In Cambridge berichtete Magnus seinem Freund von der Zugreise und dem Bedürfnis, sich mit Gebirgsenzian zu erlösen, obwohl er wisse, dass eine einfache Erlösung von allem Übel ganz und gar unmöglich sei. Trotzdem beschlossen sie, nun gemeinsam auf die bevorstehende Pilgerfahrt anzustoßen. Magnus fasste in seinen Rucksack. Wäsche feucht. Geruch nach Schnaps. Der Edel-Gebirgs-Enzian war, wie Magnus feststellte, durch einen Haarriss ausgelaufen. Was war die Ursache dieses Malheurs? Manfred äußerte mit schelmischem Gesichtsausdruck die Vermutung, dass sich im Rahmen der AfD-Gespräche eine bestehende Materialschwäche des Tongefäßes durch erzwungene resonante Eigenschwingung in einen Sprung verwandelt habe.

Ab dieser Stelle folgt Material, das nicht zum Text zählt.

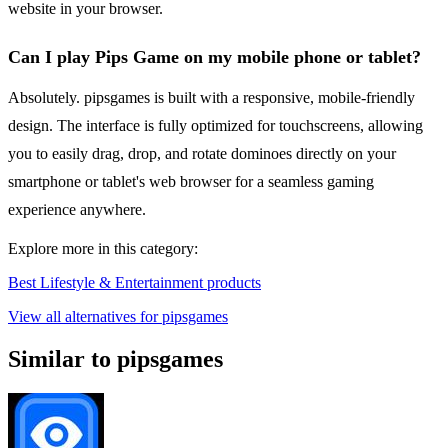
website in your browser.
Can I play Pips Game on my mobile phone or tablet?
Absolutely. pipsgames is built with a responsive, mobile-friendly
design. The interface is fully optimized for touchscreens, allowing
you to easily drag, drop, and rotate dominoes directly on your
smartphone or tablet's web browser for a seamless gaming
experience anywhere.
Explore more in this category:
Best Lifestyle & Entertainment products
View all alternatives for pipsgames
Similar to pipsgames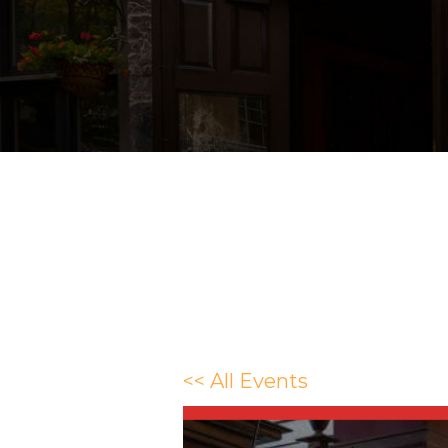
<< All Events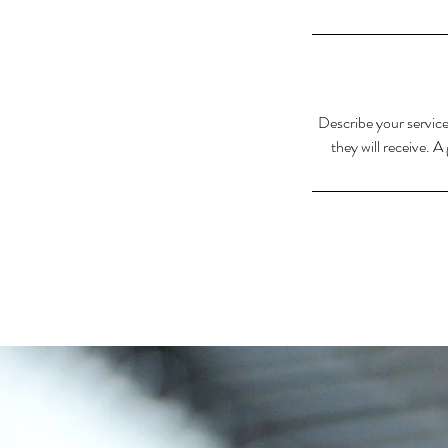
Describe your service
they will receive. 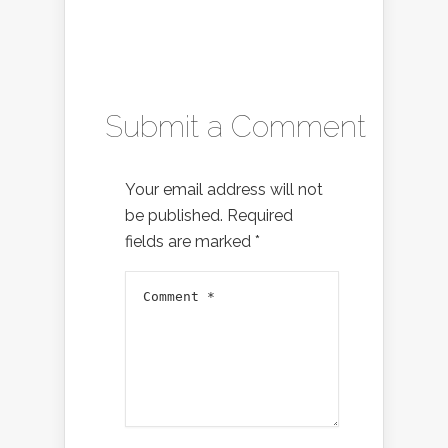
Submit a Comment
Your email address will not
be published.
Required
fields are marked
*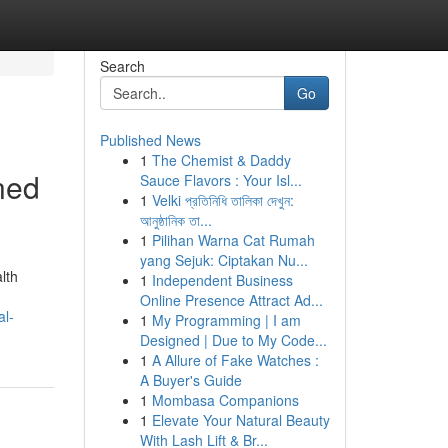
Search
Go
Published News
1
The Chemist & Daddy
ned
Sauce Flavors : Your Isl...
1
Velki প্রতিনিধি তালিকা দেখুন:
আনুষ্ঠানিক তা...
1
Pilihan Warna Cat Rumah
yang Sejuk: Ciptakan Nu...
lth
1
Independent Business
Online Presence Attract Ad...
al-
1
My Programming | I am
Designed | Due to My Code...
1
A Allure of Fake Watches :
A Buyer's Guide
1
Mombasa Companions
1
Elevate Your Natural Beauty
With Lash Lift & Br...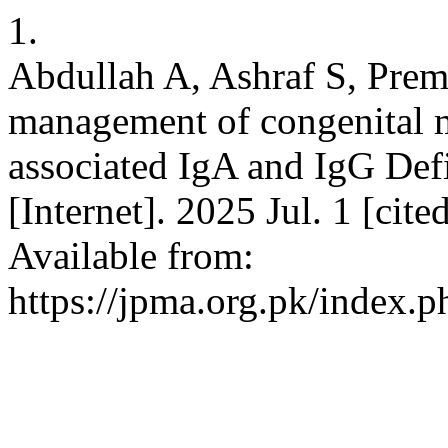
1.
Abdullah A, Ashraf S, Prem
management of congenital
associated IgA and IgG Def
[Internet]. 2025 Jul. 1 [ci
Available from:
https://jpma.org.pk/index.p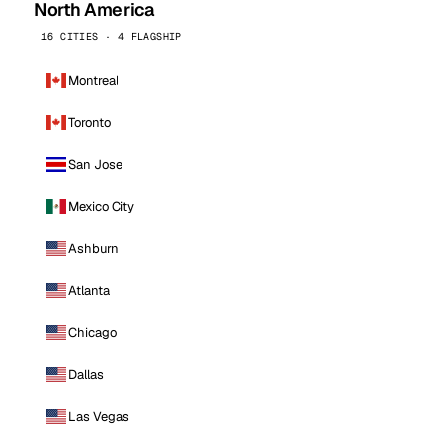
North America
16 CITIES · 4 FLAGSHIP
Montreal
Toronto
San Jose
Mexico City
Ashburn
Atlanta
Chicago
Dallas
Las Vegas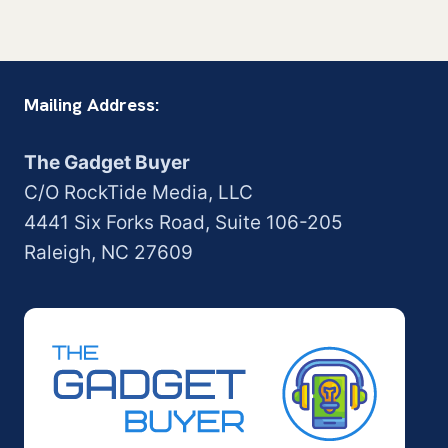
Mailing Address:
The Gadget Buyer
C/O RockTide Media, LLC
4441 Six Forks Road, Suite 106-205
Raleigh, NC 27609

Magnus, der gerade aus dem Fenster auf den Hof schaute, warf ein, dass solche Resonanzkatastrophen, die ja Brücken zum Einsturz bringen könnten, auch für Glas oder ein Tongefäß denkbar seien. Experimente hätten aber gezeigt, dass die Intensität der menschlichen Stimme dafür nicht ausreiche. Deshalb sei die glaszersingende Resonanz bei Oskar Matzerath als ein rein literarisches und nicht als ein mit der menschlichen Stimme reproduzierbares physikalisches Experiment zu betrachten. Außerdem sei ihm Oskar, um die Frage von Manfred gleich vorwegzunehmenden, weder im IC Allgäu noch im TGV begegnet.

Am nächsten Tag fuhren Manfred und Magnus bei grauem Himmel und Nieselregen um 9.09 Uhr vom Bahnhof Cambridge in Richtung Norwich. Halt in Ely. Hier waren am 16. Oktober 1555 während einer kurzen katholischen Periode der Polizist William Wolsey und der Maler Robert Pygot vor der Kathedrale wegen Ketzerei verbrannt worden, weil sie als Protestanten leugneten, dass Brot in den Körper Christi und Wein in das Blut Christi verwandelt werden könnten.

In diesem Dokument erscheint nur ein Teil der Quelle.